It was the poet Philip Larkin who provided the most damning and potentially accurate assessment of parenting when he wrote: "They f--- you up, your mum and dad. /They may not mean to, but they do./ They fill you with the faults they had/ And add some extra, just for you."
I can't imagine many Jewish parents agreeing but in Israel Horowitz's film of his play, My Old Lady, they don't get the chance because they are dead.
For Mathias Gold, played by Kevin Kline, it is the death of his hated and estranged father that brings him to Paris to claim an inheritance consisting of a two-floor apartment with a garden.

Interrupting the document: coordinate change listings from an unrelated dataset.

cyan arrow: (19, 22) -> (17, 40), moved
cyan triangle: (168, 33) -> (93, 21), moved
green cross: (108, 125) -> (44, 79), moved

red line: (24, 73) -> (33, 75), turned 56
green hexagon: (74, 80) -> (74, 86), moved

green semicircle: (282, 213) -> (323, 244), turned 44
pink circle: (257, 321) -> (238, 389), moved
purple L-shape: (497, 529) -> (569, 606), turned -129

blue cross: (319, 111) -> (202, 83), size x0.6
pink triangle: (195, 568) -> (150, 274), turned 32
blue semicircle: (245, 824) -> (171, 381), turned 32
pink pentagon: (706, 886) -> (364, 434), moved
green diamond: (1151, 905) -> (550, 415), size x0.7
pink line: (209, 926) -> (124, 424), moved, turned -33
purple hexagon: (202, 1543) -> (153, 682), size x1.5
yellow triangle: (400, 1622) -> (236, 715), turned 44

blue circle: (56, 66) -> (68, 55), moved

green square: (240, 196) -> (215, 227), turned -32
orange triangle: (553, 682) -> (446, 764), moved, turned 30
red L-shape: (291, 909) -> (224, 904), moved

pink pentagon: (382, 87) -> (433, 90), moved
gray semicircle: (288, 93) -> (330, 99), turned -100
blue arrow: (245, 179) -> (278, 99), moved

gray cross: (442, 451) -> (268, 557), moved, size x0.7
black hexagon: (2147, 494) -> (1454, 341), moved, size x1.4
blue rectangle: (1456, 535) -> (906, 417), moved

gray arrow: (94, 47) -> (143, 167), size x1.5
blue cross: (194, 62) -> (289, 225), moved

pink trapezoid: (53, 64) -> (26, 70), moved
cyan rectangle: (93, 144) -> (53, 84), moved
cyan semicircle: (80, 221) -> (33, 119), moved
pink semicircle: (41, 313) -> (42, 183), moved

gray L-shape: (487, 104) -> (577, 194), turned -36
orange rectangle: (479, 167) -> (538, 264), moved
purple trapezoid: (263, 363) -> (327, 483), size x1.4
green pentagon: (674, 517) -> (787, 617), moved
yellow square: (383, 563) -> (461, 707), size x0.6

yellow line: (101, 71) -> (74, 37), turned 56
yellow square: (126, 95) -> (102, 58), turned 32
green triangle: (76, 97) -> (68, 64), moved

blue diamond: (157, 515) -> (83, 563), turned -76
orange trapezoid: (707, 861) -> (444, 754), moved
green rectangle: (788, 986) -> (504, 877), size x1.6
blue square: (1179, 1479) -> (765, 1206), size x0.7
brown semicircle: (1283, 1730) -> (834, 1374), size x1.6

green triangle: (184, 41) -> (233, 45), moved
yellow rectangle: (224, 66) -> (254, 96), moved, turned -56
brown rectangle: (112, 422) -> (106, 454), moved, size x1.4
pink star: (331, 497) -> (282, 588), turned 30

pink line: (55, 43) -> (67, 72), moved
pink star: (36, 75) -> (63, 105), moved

For the thrice-divorced Gold, a broken alcoholic battling historical demons, real-estate acquisition couldn't have come at a better time, but there's a catch.
He has another inheritance, Mathilde Girard (Dame Maggie Smith), who informs him that the apartment is part of an arrangement called a viager - which basically means she can live there until her death, along with her spinster daughter (delectable Kristen Scott Thomas).
Madame Girard is, it turns out, the healthy one, while Gold suffers from emotional problems due to the absentee father who draped his life in misery and rage.
Such past revelations are part of the enjoyment of this film which at times feels a little stagey, but leaves you wondering a little more about the life of thrice-divorced director Horowitz.
As for the consummately professional Dame Maggie, she always delivers, but there are times when I wish she had never agreed to steal the show at Downton Abbey, as not even she can entirely escape from the Countess of Grantham.